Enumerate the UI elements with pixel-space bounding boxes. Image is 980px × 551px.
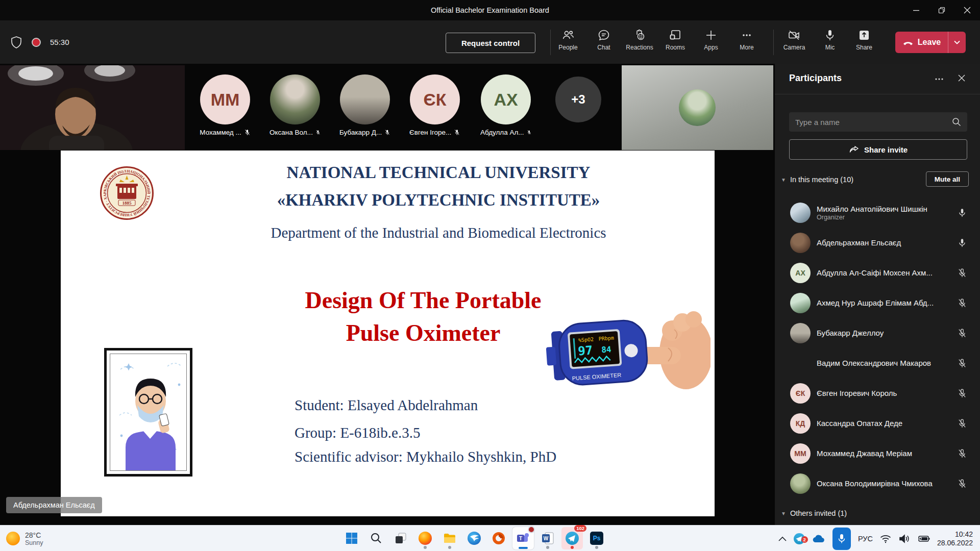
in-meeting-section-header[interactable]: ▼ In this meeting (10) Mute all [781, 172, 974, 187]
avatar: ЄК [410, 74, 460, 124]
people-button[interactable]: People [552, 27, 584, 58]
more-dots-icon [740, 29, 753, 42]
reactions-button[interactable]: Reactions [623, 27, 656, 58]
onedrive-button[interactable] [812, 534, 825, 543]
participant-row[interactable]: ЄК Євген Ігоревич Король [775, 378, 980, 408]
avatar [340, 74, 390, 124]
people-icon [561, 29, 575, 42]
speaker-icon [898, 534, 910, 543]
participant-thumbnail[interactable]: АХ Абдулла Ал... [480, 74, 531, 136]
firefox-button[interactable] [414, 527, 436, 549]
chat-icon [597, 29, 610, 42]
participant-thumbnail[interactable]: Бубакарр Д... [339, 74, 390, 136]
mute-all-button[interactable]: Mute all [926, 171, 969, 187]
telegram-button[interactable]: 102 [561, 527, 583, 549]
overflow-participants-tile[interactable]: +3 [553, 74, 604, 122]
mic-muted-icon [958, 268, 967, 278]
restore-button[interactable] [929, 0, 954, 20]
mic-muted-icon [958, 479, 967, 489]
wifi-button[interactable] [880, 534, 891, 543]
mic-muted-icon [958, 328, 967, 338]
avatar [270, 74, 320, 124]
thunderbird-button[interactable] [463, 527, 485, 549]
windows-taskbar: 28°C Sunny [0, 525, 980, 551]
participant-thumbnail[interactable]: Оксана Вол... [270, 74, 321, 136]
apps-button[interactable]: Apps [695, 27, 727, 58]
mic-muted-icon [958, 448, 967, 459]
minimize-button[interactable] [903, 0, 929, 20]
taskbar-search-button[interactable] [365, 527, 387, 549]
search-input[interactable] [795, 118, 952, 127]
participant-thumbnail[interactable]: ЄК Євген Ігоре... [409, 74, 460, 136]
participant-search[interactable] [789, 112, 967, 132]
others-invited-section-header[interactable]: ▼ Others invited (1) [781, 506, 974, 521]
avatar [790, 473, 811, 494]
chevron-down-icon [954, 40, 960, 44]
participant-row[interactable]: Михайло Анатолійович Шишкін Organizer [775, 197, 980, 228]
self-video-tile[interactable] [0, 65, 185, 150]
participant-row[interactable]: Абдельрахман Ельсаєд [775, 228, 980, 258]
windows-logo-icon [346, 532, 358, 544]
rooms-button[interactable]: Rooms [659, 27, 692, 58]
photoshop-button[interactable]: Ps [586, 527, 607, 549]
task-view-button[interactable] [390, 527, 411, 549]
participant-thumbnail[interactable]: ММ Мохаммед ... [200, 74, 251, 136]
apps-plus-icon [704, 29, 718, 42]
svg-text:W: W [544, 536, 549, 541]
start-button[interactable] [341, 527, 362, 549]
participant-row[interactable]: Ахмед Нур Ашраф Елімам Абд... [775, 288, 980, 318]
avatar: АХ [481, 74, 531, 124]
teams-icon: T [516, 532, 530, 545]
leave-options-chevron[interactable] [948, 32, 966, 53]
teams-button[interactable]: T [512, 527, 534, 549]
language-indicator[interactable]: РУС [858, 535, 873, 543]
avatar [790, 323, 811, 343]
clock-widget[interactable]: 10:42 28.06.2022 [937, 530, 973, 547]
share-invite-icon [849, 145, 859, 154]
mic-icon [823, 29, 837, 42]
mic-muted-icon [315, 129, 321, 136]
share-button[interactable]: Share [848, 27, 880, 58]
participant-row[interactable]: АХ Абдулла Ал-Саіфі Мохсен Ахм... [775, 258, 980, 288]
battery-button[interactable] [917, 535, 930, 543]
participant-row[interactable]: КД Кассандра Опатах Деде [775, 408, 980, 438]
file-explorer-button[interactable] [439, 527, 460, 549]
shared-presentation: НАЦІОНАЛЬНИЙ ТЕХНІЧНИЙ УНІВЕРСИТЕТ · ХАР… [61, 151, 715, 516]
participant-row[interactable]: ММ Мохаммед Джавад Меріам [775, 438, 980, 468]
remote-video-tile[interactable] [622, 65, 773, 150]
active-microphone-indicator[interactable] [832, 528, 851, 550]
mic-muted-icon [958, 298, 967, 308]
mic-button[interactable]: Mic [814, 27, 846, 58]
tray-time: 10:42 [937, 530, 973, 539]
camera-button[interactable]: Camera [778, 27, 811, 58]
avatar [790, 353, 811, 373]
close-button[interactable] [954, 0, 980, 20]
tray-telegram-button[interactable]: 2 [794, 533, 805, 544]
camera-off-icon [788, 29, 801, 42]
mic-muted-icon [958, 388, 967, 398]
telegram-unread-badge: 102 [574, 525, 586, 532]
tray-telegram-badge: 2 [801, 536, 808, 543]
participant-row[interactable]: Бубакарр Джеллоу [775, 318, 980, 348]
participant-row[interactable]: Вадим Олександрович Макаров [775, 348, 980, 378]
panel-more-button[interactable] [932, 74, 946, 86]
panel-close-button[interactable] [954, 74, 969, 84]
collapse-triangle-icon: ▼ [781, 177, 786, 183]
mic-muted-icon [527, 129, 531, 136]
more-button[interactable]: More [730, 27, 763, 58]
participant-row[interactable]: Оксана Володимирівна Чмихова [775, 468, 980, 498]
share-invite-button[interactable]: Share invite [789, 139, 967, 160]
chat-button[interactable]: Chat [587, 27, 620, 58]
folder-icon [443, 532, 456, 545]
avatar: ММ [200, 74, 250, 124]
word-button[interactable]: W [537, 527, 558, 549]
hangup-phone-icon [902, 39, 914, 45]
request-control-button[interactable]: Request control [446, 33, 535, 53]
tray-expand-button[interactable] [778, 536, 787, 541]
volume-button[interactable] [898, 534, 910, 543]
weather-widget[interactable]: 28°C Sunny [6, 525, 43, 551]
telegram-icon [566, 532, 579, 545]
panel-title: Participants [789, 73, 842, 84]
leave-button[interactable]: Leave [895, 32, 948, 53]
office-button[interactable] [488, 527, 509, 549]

==

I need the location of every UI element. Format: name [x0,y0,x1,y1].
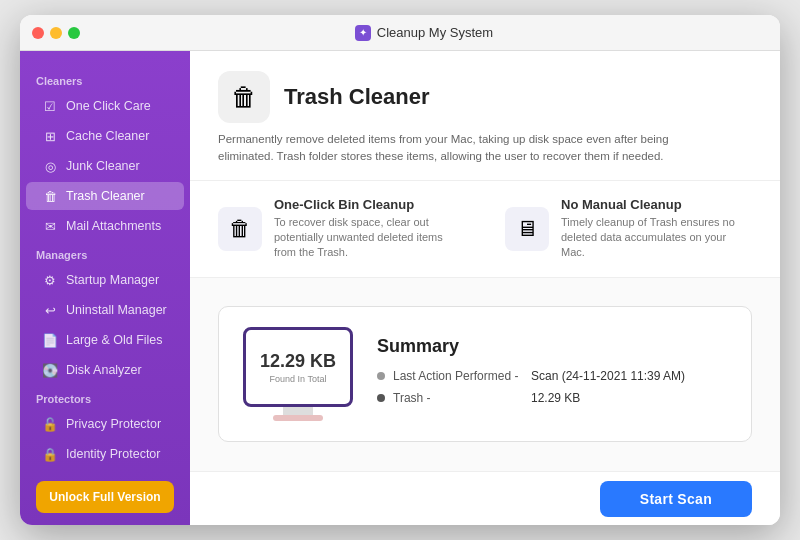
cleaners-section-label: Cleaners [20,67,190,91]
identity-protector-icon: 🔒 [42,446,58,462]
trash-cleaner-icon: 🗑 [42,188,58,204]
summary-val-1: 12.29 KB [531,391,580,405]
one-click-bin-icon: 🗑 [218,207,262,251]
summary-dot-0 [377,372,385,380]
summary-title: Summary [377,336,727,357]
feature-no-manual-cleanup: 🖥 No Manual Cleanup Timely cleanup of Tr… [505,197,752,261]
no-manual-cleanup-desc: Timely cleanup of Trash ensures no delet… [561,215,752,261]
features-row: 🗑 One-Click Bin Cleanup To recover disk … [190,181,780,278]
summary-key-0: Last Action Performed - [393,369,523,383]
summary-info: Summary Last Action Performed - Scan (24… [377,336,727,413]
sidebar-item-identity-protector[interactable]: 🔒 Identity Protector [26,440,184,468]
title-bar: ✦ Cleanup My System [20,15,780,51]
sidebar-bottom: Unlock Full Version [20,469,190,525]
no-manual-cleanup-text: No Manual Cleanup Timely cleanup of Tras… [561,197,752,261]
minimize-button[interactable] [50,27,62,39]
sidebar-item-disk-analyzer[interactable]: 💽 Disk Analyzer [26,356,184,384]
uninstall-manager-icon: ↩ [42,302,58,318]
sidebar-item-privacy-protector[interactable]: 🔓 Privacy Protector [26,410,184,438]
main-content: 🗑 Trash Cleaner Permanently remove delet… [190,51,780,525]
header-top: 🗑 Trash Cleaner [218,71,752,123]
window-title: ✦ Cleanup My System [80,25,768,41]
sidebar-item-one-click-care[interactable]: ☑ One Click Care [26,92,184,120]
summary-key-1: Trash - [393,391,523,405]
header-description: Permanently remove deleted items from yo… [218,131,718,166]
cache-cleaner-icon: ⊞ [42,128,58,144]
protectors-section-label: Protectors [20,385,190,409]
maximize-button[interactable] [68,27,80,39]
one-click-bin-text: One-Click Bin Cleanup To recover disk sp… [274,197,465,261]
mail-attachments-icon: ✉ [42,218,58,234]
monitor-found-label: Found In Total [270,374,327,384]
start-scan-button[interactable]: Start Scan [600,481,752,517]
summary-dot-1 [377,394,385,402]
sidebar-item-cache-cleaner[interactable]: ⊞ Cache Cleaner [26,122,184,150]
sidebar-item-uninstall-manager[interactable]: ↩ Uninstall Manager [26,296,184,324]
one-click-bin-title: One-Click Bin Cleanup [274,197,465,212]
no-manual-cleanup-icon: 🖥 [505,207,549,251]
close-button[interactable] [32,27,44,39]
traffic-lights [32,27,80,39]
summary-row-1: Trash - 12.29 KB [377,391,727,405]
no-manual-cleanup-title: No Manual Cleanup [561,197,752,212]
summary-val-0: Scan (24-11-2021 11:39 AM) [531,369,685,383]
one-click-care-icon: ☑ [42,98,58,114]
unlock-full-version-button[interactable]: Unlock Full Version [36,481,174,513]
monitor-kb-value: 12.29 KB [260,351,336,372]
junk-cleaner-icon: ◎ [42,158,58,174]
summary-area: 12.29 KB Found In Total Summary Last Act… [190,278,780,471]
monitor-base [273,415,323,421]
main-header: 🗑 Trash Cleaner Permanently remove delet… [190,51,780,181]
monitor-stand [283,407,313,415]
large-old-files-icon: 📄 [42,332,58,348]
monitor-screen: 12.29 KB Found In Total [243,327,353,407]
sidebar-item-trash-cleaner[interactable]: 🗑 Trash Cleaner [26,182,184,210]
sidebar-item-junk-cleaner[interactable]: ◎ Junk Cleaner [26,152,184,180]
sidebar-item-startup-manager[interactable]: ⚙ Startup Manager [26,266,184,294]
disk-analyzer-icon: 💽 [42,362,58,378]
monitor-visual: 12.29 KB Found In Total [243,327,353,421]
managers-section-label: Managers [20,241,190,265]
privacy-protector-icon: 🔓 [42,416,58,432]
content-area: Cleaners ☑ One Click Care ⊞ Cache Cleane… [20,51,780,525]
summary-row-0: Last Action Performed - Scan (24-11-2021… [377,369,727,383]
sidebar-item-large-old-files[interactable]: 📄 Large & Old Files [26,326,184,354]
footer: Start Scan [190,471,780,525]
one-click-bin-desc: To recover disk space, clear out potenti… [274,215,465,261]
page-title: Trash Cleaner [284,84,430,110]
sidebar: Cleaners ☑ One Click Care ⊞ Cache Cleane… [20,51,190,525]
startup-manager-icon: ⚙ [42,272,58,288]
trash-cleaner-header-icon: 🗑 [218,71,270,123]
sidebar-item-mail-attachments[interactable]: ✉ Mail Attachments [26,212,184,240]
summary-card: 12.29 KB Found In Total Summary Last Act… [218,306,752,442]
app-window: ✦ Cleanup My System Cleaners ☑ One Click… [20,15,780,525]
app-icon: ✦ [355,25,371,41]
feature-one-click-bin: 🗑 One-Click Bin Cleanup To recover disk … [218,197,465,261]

==

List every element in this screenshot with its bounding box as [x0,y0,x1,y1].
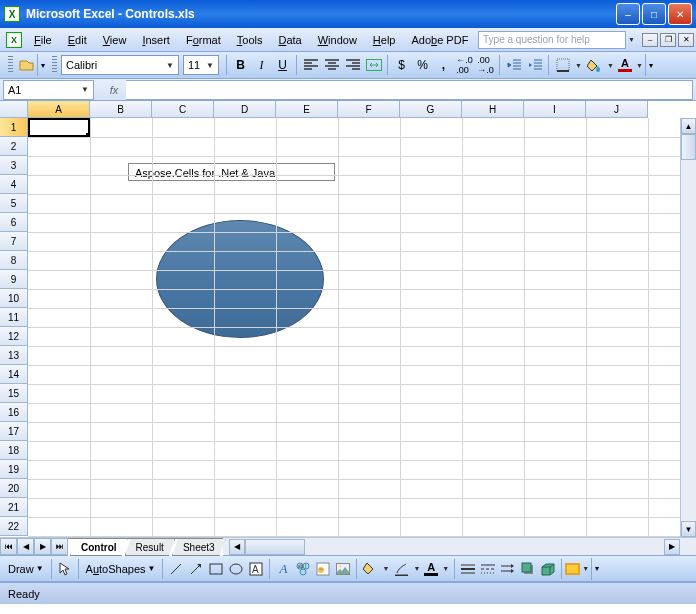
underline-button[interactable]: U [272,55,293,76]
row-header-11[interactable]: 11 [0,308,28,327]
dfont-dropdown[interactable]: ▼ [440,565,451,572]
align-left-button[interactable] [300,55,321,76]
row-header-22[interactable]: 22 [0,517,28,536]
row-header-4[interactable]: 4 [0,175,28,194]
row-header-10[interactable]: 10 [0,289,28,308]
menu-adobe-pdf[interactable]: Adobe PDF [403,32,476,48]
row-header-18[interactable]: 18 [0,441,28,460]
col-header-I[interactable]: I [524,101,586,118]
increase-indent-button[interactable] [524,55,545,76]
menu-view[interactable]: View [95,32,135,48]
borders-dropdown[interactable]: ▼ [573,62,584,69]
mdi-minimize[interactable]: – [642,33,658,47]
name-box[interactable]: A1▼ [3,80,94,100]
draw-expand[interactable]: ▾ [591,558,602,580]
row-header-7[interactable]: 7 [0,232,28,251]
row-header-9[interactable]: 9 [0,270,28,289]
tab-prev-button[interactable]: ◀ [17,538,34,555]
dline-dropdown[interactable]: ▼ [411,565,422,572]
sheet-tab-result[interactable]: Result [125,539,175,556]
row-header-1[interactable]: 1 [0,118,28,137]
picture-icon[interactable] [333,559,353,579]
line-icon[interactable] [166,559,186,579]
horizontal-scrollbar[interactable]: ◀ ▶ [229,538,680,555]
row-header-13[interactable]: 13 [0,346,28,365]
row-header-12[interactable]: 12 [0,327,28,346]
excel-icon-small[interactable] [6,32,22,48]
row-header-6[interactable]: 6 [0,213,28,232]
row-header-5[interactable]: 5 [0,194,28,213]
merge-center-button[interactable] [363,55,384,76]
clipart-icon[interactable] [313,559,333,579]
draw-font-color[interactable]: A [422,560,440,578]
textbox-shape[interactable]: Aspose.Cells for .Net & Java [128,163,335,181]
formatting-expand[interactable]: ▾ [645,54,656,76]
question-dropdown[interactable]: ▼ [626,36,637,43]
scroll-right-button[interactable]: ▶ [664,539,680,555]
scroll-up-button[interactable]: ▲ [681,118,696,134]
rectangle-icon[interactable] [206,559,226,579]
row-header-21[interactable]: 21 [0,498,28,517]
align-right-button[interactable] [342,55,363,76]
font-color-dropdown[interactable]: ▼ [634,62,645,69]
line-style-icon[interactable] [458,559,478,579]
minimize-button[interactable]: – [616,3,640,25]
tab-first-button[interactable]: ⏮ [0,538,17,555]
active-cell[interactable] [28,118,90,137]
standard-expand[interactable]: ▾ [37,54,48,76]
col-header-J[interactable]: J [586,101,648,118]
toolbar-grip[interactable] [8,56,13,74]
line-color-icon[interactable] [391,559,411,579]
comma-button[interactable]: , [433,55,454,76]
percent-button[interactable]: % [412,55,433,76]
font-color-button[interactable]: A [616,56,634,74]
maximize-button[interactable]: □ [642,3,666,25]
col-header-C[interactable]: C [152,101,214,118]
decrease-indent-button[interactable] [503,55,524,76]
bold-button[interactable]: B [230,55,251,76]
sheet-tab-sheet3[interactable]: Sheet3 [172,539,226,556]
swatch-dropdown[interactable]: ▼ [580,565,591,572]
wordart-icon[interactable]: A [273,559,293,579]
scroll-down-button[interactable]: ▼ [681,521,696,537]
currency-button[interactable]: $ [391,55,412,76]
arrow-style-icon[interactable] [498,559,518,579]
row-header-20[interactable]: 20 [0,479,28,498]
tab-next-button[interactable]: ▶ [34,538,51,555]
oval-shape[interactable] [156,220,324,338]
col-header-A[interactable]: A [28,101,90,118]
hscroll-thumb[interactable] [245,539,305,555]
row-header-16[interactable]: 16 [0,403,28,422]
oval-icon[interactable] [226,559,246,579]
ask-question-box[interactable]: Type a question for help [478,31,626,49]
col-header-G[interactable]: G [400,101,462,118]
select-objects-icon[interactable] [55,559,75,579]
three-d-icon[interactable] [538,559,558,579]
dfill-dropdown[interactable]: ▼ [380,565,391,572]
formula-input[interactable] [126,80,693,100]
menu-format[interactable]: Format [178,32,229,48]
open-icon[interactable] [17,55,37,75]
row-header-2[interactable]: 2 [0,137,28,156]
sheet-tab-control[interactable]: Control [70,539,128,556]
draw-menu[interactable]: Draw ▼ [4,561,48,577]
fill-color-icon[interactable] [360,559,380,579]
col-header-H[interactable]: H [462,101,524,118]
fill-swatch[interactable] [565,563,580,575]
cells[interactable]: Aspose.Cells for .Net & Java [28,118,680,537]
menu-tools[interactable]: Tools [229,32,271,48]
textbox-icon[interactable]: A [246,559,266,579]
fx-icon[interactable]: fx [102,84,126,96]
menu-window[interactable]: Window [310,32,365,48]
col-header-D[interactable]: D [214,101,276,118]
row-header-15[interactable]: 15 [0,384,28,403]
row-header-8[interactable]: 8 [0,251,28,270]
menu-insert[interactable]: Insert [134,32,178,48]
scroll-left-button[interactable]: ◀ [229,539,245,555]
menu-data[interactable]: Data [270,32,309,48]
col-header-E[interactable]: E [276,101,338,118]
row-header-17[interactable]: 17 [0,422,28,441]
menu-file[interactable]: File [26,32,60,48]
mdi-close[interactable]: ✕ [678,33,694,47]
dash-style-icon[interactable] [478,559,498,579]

How to complete this task: Your answer should consist of the lines of the listing that contain "avatar", copied as they stand.

Task response:
avatar: ЄК [410, 74, 460, 124]
avatar [340, 74, 390, 124]
avatar [270, 74, 320, 124]
avatar [790, 473, 811, 494]
avatar: АХ [481, 74, 531, 124]
avatar [790, 323, 811, 343]
avatar [790, 353, 811, 373]
avatar: ММ [200, 74, 250, 124]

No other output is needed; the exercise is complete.